The film ends with the remaining team getting felicitated and praised by Brigadier Anoop Kumar, who expresses pride even though he had court-martialed them. The team eventually sets out for their next adventure to accomplish a new mission, and Udit becomes Sandhya's husband as well, later joining the Army and following his father's footsteps.

== Cast ==

- Om Puri as Colonel Krishnakant Puri (Regiment of Artillery)
- Naseeruddin Shah as Major Sarfaraz Khan (Grenadiers)
- Danny Denzongpa as Major Ranjit Singh Gurung (Sharpshooter) (Gorkha Rifles)
- Amrish Puri as Lieutenant Colonel Keval Krishan Puri (Grenadiers)
- Samir Soni as Uditanshu "Udit" Tandon
- Kulbhushan Kharbanda as Major Kulbhushan Gupta (Grenadiers)(Planner)
- Tinu Anand as Captain Bijon Dasgupta (Batchmate of Major Gurung from NDA) (Explosive Expert) (Corps of Engineers)
- Viju Khote as Nb Subedar Ghanshyam (Regiment of Artillery) (Gunner)
- Jagdeep as Havaldar (Grenadiers) Ramaiyah
- Anjan Srivastav as Havaldar (Grenadiers) Havaldar Dharti Kumar Pandey
- K D Chandran as Doctor Ambi (Army Medical Corps)
- Mukesh Tiwari as Jageera
- Paresh Rawal as Inspector Baarot
- Ila Arun as Gopinath's wife
- Shivaji Satam as Gopinath (Village Sarpanch)
- Razak Khan as Sadhuram (Lali's Uncle)
- Anupam Kher as Brigadier Anoop Kumar / Governor (Special appearance)
- Girish Karnad as Forest Officer Sundar Rajan (Sandhya's Dad, Special appearance)
- Rahul Singh
- Mamta Kulkarni as Sandhya
- Benaf Dadachandji as Lali
- Harish Patel as Local Villager
- Shreechand Makhija as Local Villager
- Urmila Matondkar in a special appearance in the song "Chamma Chamma"

==Production==
The film was conceived as a tribute to Akira Kurosawa's Seven Samurai.
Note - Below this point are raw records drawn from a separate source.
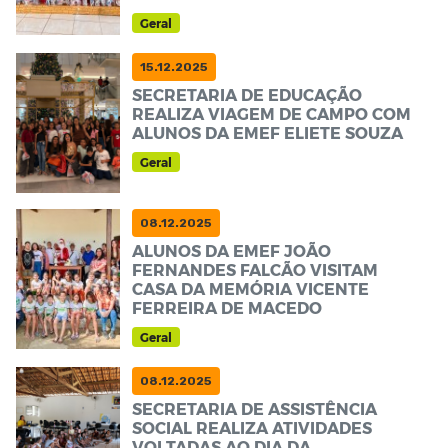
Geral
15.12.2025
SECRETARIA DE EDUCAÇÃO
REALIZA VIAGEM DE CAMPO COM
ALUNOS DA EMEF ELIETE SOUZA
Geral
08.12.2025
ALUNOS DA EMEF JOÃO
FERNANDES FALCÃO VISITAM
CASA DA MEMÓRIA VICENTE
FERREIRA DE MACEDO
Geral
08.12.2025
SECRETARIA DE ASSISTÊNCIA
SOCIAL REALIZA ATIVIDADES
VOLTADAS AO DIA DA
The film was made on the budget of ₹20 crores, the most expensive Bollywood production at that point of time.

==Soundtrack==

The music for this movie was composed by Anu Malik and the item song "Chamma Chamma" became extremely popular, which was later used in Hollywood film Moulin Rouge! and was recreated for the film, Fraud Saiyyan.
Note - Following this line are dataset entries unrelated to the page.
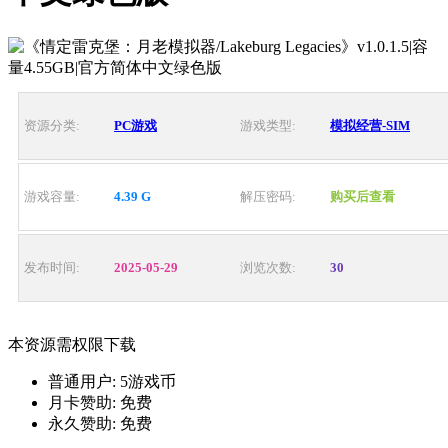
资源分类:
PC游戏
游戏类型:
模拟经营-SIM
游戏容量:
4.39 G
解压密码:
购买后查看
发布时间:
2025-05-29
浏览次数:
30
本资源需权限下载
普通用户:
5游戏币
月卡赞助:
免费
永久赞助:
免费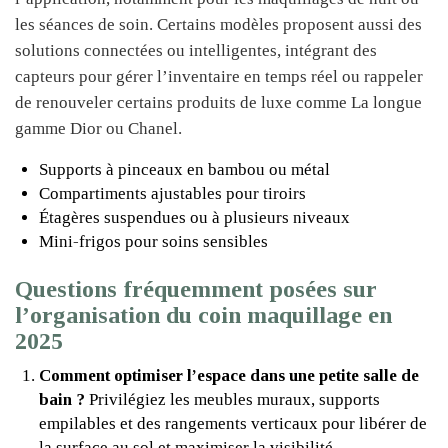
les séances de soin. Certains modèles proposent aussi des
solutions connectées ou intelligentes, intégrant des
capteurs pour gérer l’inventaire en temps réel ou rappeler
de renouveler certains produits de luxe comme La longue
gamme Dior ou Chanel.
Supports à pinceaux en bambou ou métal
Compartiments ajustables pour tiroirs
Étagères suspendues ou à plusieurs niveaux
Mini-frigos pour soins sensibles
Questions fréquemment posées sur
l’organisation du coin maquillage en
2025
Comment optimiser l’espace dans une petite salle de
bain ?
Privilégiez les meubles muraux, supports
empilables et des rangements verticaux pour libérer de
la surface au sol et maximiser la visibilité.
| No. | Title | Singer(s) | Length |
|---|---|---|---|
| 1. | "Hum Ko To Rahna Hai" | Sonu Nigam, Hariharan, Vinod Rathod | 7:11 |
| 2. | "Chamma Chamma" | Anu Malik, Sapna Awasthi | 5:53 |
| 3. | "Chamma Chamma, Pt. 2" | Vinod Rathod, Shankar Mahadevan, Alka Yagnik | 5:54 |
| 4. | "Is Mitti Ka Karz Tha Mujhpe" | Sonu Nigam | 3:14 |
| 5. | "Theme of China Gate" (Instrumental) |  | 1:02 |

==Reception==
Nandita Chowdhury of India Today called it "one of the finest action movies to come out of Bollywood in the '90s." She further wrote, "The film for the most part is Sholay revisited. China Gate definitely has its magical moments and is worth watching."

Conversely, Suparn Verma of Rediff.com wrote, "Watching China-Gate isn't fun. On the contrary, it's an effort, as much as it was for the middle-aged characters in the film.